• Exercise prompt:
Reprint the whole of the data exactly.

Collection entries:
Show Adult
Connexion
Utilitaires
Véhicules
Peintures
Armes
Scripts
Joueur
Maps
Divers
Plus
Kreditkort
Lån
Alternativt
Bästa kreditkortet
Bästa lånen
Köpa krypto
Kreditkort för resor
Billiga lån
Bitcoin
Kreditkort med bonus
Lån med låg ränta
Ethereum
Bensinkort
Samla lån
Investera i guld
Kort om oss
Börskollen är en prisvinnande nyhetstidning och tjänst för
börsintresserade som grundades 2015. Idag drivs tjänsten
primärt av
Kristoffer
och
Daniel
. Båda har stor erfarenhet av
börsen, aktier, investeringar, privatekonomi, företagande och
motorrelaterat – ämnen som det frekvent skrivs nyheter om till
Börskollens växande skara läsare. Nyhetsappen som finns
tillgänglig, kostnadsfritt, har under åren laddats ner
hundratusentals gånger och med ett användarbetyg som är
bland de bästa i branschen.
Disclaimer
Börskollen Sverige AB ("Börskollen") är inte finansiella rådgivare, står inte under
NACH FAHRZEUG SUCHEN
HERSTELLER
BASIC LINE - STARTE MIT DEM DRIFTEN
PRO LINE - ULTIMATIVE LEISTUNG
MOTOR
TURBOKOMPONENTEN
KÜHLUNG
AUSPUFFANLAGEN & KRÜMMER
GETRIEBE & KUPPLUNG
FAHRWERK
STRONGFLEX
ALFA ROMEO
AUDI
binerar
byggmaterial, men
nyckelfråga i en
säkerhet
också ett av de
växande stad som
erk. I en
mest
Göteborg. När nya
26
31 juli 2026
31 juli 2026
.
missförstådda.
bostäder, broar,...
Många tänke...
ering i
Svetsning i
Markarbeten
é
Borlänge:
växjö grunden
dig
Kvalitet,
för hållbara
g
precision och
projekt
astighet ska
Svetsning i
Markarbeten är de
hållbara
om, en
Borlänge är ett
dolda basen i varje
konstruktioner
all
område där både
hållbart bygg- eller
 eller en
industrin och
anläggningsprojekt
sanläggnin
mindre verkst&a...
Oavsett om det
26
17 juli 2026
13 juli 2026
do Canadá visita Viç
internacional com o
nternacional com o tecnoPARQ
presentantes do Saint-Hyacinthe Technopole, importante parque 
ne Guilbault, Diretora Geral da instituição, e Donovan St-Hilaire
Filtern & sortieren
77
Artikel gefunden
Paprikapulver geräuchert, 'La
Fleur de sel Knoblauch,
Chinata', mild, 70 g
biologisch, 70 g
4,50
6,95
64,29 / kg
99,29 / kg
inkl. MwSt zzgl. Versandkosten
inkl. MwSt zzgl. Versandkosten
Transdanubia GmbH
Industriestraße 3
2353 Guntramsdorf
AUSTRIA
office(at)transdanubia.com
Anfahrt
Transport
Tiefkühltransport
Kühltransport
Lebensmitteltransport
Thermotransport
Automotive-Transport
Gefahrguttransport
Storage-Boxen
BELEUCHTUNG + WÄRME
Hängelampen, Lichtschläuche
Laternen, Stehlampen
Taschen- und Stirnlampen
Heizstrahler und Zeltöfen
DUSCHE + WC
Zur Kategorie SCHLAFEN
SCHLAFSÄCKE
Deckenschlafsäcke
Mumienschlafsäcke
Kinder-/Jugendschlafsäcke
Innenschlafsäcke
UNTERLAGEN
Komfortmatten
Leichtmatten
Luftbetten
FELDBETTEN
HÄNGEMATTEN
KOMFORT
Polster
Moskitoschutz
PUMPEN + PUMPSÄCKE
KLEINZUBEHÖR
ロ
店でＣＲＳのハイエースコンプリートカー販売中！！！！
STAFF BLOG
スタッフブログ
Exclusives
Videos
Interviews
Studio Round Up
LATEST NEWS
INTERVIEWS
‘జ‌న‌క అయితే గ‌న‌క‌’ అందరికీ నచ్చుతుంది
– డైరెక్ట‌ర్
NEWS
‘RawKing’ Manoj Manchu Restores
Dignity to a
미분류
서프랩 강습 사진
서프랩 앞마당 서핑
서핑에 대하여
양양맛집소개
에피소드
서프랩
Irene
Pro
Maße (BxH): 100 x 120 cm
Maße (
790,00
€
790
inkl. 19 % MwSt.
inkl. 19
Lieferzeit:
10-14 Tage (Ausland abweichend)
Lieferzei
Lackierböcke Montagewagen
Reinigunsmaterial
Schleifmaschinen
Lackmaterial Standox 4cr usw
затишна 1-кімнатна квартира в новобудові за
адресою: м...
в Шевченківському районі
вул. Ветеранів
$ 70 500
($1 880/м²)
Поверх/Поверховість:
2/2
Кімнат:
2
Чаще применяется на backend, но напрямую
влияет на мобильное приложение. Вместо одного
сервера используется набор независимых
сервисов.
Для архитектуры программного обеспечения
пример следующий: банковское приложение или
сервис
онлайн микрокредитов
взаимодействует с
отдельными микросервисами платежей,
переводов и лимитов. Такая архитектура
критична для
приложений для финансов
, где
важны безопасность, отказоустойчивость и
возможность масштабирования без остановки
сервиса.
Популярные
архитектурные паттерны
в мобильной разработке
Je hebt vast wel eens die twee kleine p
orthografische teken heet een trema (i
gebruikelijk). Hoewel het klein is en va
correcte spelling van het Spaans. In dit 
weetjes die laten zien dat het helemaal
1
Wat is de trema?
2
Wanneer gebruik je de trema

• Exercise answer:
Show Adult
Connexion
Utilitaires
Véhicules
Peintures
Armes
Scripts
Joueur
Maps
Divers
Plus
Kreditkort
Lån
Alternativt
Bästa kreditkortet
Bästa lånen
Köpa krypto
Kreditkort för resor
Billiga lån
Bitcoin
Kreditkort med bonus
Lån med låg ränta
Ethereum
Bensinkort
Samla lån
Investera i guld
Kort om oss
Börskollen är en prisvinnande nyhetstidning och tjänst för
börsintresserade som grundades 2015. Idag drivs tjänsten
primärt av
Kristoffer
och
Daniel
. Båda har stor erfarenhet av
börsen, aktier, investeringar, privatekonomi, företagande och
motorrelaterat – ämnen som det frekvent skrivs nyheter om till
Börskollens växande skara läsare. Nyhetsappen som finns
tillgänglig, kostnadsfritt, har under åren laddats ner
hundratusentals gånger och med ett användarbetyg som är
bland de bästa i branschen.
Disclaimer
Börskollen Sverige AB ("Börskollen") är inte finansiella rådgivare, står inte under
NACH FAHRZEUG SUCHEN
HERSTELLER
BASIC LINE - STARTE MIT DEM DRIFTEN
PRO LINE - ULTIMATIVE LEISTUNG
MOTOR
TURBOKOMPONENTEN
KÜHLUNG
AUSPUFFANLAGEN & KRÜMMER
GETRIEBE & KUPPLUNG
FAHRWERK
STRONGFLEX
ALFA ROMEO
AUDI
binerar
byggmaterial, men
nyckelfråga i en
säkerhet
också ett av de
växande stad som
erk. I en
mest
Göteborg. När nya
26
31 juli 2026
31 juli 2026
.
missförstådda.
bostäder, broar,...
Många tänke...
ering i
Svetsning i
Markarbeten
é
Borlänge:
växjö grunden
dig
Kvalitet,
för hållbara
g
precision och
projekt
astighet ska
Svetsning i
Markarbeten är de
hållbara
om, en
Borlänge är ett
dolda basen i varje
konstruktioner
all
område där både
hållbart bygg- eller
 eller en
industrin och
anläggningsprojekt
sanläggnin
mindre verkst&a...
Oavsett om det
26
17 juli 2026
13 juli 2026
do Canadá visita Viç
internacional com o
nternacional com o tecnoPARQ
presentantes do Saint-Hyacinthe Technopole, importante parque 
ne Guilbault, Diretora Geral da instituição, e Donovan St-Hilaire
Filtern & sortieren
77
Artikel gefunden
Paprikapulver geräuchert, 'La
Fleur de sel Knoblauch,
Chinata', mild, 70 g
biologisch, 70 g
4,50
6,95
64,29 / kg
99,29 / kg
inkl. MwSt zzgl. Versandkosten
inkl. MwSt zzgl. Versandkosten
Transdanubia GmbH
Industriestraße 3
2353 Guntramsdorf
AUSTRIA
office(at)transdanubia.com
Anfahrt
Transport
Tiefkühltransport
Kühltransport
Lebensmitteltransport
Thermotransport
Automotive-Transport
Gefahrguttransport
Storage-Boxen
BELEUCHTUNG + WÄRME
Hängelampen, Lichtschläuche
Laternen, Stehlampen
Taschen- und Stirnlampen
Heizstrahler und Zeltöfen
DUSCHE + WC
Zur Kategorie SCHLAFEN
SCHLAFSÄCKE
Deckenschlafsäcke
Mumienschlafsäcke
Kinder-/Jugendschlafsäcke
Innenschlafsäcke
UNTERLAGEN
Komfortmatten
Leichtmatten
Luftbetten
FELDBETTEN
HÄNGEMATTEN
KOMFORT
Polster
Moskitoschutz
PUMPEN + PUMPSÄCKE
KLEINZUBEHÖR
ロ
店でＣＲＳのハイエースコンプリートカー販売中！！！！
STAFF BLOG
スタッフブログ
Exclusives
Videos
Interviews
Studio Round Up
LATEST NEWS
INTERVIEWS
‘జ‌న‌క అయితే గ‌న‌క‌’ అందరికీ నచ్చుతుంది
– డైరెక్ట‌ర్
NEWS
‘RawKing’ Manoj Manchu Restores
Dignity to a
미분류
서프랩 강습 사진
서프랩 앞마당 서핑
서핑에 대하여
양양맛집소개
에피소드
서프랩
Irene
Pro
Maße (BxH): 100 x 120 cm
Maße (
790,00
€
790
inkl. 19 % MwSt.
inkl. 19
Lieferzeit:
10-14 Tage (Ausland abweichend)
Lieferzei
Lackierböcke Montagewagen
Reinigunsmaterial
Schleifmaschinen
Lackmaterial Standox 4cr usw
затишна 1-кімнатна квартира в новобудові за
адресою: м...
в Шевченківському районі
вул. Ветеранів
$ 70 500
($1 880/м²)
Поверх/Поверховість:
2/2
Кімнат:
2
Чаще применяется на backend, но напрямую
влияет на мобильное приложение. Вместо одного
сервера используется набор независимых
сервисов.
Для архитектуры программного обеспечения
пример следующий: банковское приложение или
сервис
онлайн микрокредитов
взаимодействует с
отдельными микросервисами платежей,
переводов и лимитов. Такая архитектура
критична для
приложений для финансов
, где
важны безопасность, отказоустойчивость и
возможность масштабирования без остановки
сервиса.
Популярные
архитектурные паттерны
в мобильной разработке
Je hebt vast wel eens die twee kleine p
orthografische teken heet een trema (i
gebruikelijk). Hoewel het klein is en va
correcte spelling van het Spaans. In dit 
weetjes die laten zien dat het helemaal
1
Wat is de trema?
2
Wanneer gebruik je de trema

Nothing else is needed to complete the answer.